Polo ground in Raj Bhavan may be restored for blackbucks after monsoon

The sprawling 30-acre polo ground is under Raj Bhavan’s possession though it is a reserve forest.
Polo ground in Raj Bhavan may be restored for blackbucks after monsoon

CHENNAI: The polo ground in Raj Bhavan, one of the last remaining prime habitats for blackbucks in Chennai, is likely to be restored as a grassland after the monsoon season this year. Highly-placed sources told this newspaper that senior forest officials and Raj Bhavan authorities had an informal meeting and agreed to undertake the restoration work. However, there is no official confirmation.

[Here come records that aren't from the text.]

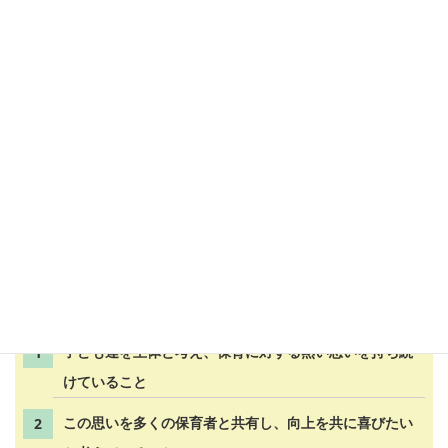
経営や組織マネジメントの力などを評価し、その結果が公表され
る制度です。
特色・オリジナリティ
IRESは、今までの第三者評価に対する期待を超える、受審される
方にご満足いただける評価機関であることに強くこだわります。
そのために最も必要となる要件は、評価者や評価調査者の質を確
保することです。私たちは優秀な評価者には、以下の要件が必要
だと考えています。
子ども達を主体と考え、保育に対する熱い思いを持ち続
けていること
この思いを多くの保育者と共有し、向上を共に喜びたい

The sprawling 30-acre polo ground is under Raj Bhavan’s possession though it is a reserve forest. For the last few years, due to lack of maintenance, the grassland turned into a scrub jungle with thorny, thick, and tall vegetation taking over, thereby drastically shrinking the blackbuck habitat in the Guindy National Park and Raj Bhavan forest complex, which are contiguous.

Meanwhile, last November and December, Raj Bhavan authorities replaced native grass with alien non-palatable Mexican grass in star garden, another blackbuck area, causing further stress to the animals. Images from Google Earth depict this, with one of them showing heavy machinery in action in December.

These developments coincided with a spike in blackbuck deaths. However, senior forest officials clarified that 20 blackbucks did not die in the past five months, as reported by TNIE recently. Between January 2021 and April 2022, 16 blackbucks died. Of the 16, nine died between November 2021 and March 2022. In comparison, only 10 blackbucks died between 2017 and 2020.

“Over the years, several open grasslands in Guindy National Park were taken over by trees. Currently, nearly 73% of the national park is a wooded forest. There is a proposal to restore some of the open grasslands,” said an official. G Sundarrajan, of Poovulagin Nanbargal, a city-based environmental advocacy group, demanded that the state forest department take over the unutilized land, especially the polo ground, from Raj Bhavan. The entire Raj Bhavan area is a reserve forest where large-scale land use and cosmetic changes cannot be made, he said.